A claimant will be excused from exhausting his or her administrative remedies if he or she could prove that following the administrative review process would be futile. Harrow, 279 F.3d at 249; Berger v. Edgewater Steel Co., 911 F.2d 911, 916 (3d Cir. 1990). The futility exception is extremely narrow and will only be met if the claimant provides a "clear and positive showing of futility. Harrow, 279 F.3d at 249; see also Fallick v. Nationwide Mut. Ins. Co., 162 F.3d 410, 419 (6th Cir. 1998) (stating that in order meet the futility exception, the claimant must be certain that his or her claim will be denied on appeal, "not merely that he doubts that an appeal will result in a different decision") (quoting Lindemann v. Mobil Oil Corp., 79 F.3d 647, 650 (7th Cir. 1996)); Tomczyscyn v. Teamsters, Local 115 Health Welfare Fund, 590 F. Supp. 211, 216 (E.D. Pa. 1984) (stating that a claimant must show a fixed policy of appeal denials at the administrative level in order to meet the futility exception).

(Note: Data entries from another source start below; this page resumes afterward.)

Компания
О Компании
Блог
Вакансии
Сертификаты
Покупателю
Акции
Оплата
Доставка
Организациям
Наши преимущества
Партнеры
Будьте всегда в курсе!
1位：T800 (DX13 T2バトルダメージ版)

In making a futility determination, a court will generally weigh several factors, including "(1) whether plaintiff diligently pursued administrative relief; (2) whether plaintiff acted reasonably in seeking immediate judicial review under the circumstances; (3) existence of a fixed policy denying benefits; (4) failure of the insurance company to comply with its own internal administrative procedures; and (5) testimony of plan administrators that any administrative appeal was futile."Harrow, 279 F.3d at 250; See Berger, 911 F.2d at 916-917.

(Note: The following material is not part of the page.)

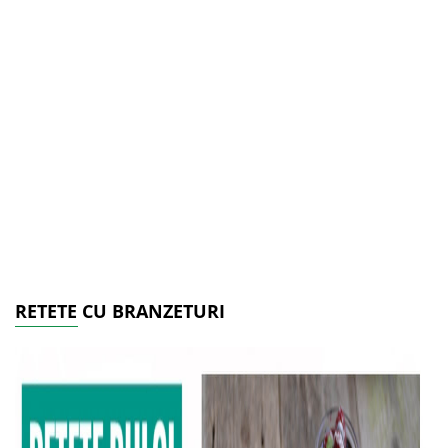
RETETE CU BRANZETURI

In addition to the futility exception, a claimant is not required to exhaust his or her administrative remedies if his or her claims "arise from violations of substantive statutory provisions." Harrow, 279 F.3d at 252 (quoting Zipf, 799 F.2d at 891). Generally, claims that qualify for the Zipf exception fall into one of two categories: "(1) discrimination claims under § 510 of ERISA, or (2) failure to provide plaintiffs with summary plan descriptions." Harrow v. Prudential Ins. Co., 76 F. Supp. 2d 558, 566 (D.N.J. 1999);See Cohen v. Gross, Sklar Metzgar, 703 F. Supp. 388, 390 (E.D. Pa. 1989).
Here, Londono failed to exhaust his administrative remedies, outlined in Plan D's summary plan description. According to the summary plan description, any appeal must be made in writing within 180 days after receiving notice of the denial of a claim for benefits. (Ex. 2 at 95). There is no evidence in the record indicating that Londono has ever filed an appeal with NNJ Plan's trustees. Since there is no evidence in the record indicating that Londono diligently pursued administrative relief prior to commencing this action or that NNJ Plan has a fixed policy of denying claims on appeal, Londono does not qualify for the futility exception. Furthermore, since Londono was provided with a summary plan description that outlined in detail the administrative appeals process and his rights related to the review process, Londono does not qualify for the Zipf exception. Because Londono failed to exhaust his administrative remedies prior to commencing this action, Londono's claim is dismissed.
IV. Conclusion
For the foregoing reasons, NNJ Plan's motion for summary judgment is granted. An appropriate Order accompanies this Opinion.